© JUNGE FREIHEIT Verlag GmbH & Co.  www.jungefreiheit.de    15/00 07. April 2000

 
Zeitschriftenkritik: Transit
Auf den Spuren der Revolution
Werner Olles

Das erste Heft von Transit ("Osteuropa – Übergänge zur Demokratie?") erschien unmittelbar nach den bewegenden Ereignissen von 1989. Die neueste Ausgabe der "Europäischen Revue" – so der Untertitel der Halbjahreszeitschrift – versucht nun, eine Bilanz der Transformationsprozesse der letzten zehn Jahre mit den Perspektiven insbesondere für das neue Europa zu verbinden. Untersucht und analysiert werden primär die Folgen von 1989 für unseren "neuen, alten Kontinent".

Herausgegeben von Krzystof Michalski am Wiener Institut für die Wissenschaften vom Menschen und betreut von einem illustren Redaktionskomitee, dem unter anderen Jan Blonski, Timothy Garton Ash, Otto Kallscheuer und Jacqueline Hanard angehören, fragt Transit, ob wir heute mehr über die Revolutionen von 1989 wissen, und ob jene Geschehnisse Resultate zeitigten, die dieses Jahr in seiner weltgeschichtlichen Bedeutung neben das Jahr 1789 rücken könnten.
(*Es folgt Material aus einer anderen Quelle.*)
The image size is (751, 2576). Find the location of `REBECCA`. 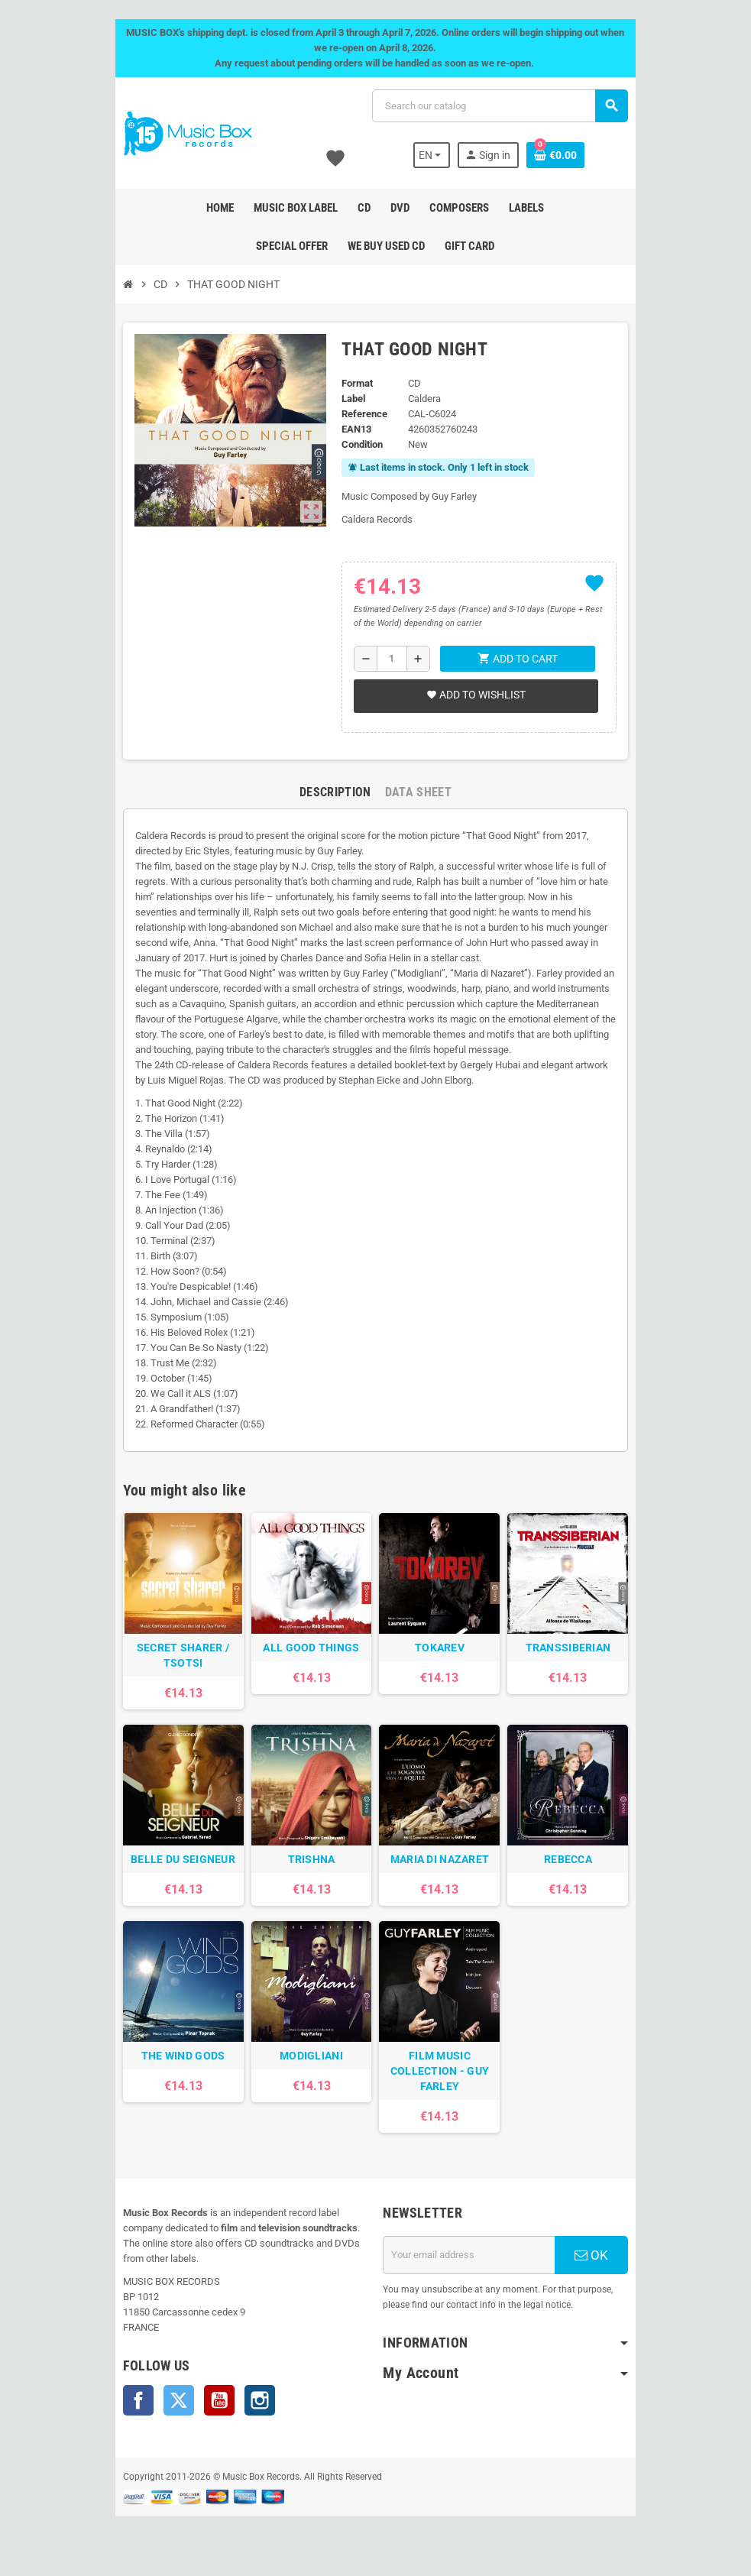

Der rasche fundamentale Systemwandel in den Ländern Mitteleuropas, Ostmitteleuropas und Osteuropas und die friedliche Revolution, die von Polen auf Ungarn übersprang und von dort auf Deutschland und die Tschechoslowakei, bedeutete nicht nur das Ende des Kalten Krieges, der in den vierziger Jahren wegen eben dieser Länder und der Blockpolitik der beiden Supermächte USA und Sowjetunion ausgebrochen war, sondern hatte auch indirekte Auswirkungen auf zahlreiche andere Weltregionen. Über Jahrzehnte hatte die weltweite Konkurrenz der feindlichen Blöcke, zwischen Ost und West, zwischen Kapitalismus und Kommunismus auch die politischen und sozialen Verhältnisse im südlichen Afrika, in Südostasien und in Lateinamerika starken Deformationen unterworfen.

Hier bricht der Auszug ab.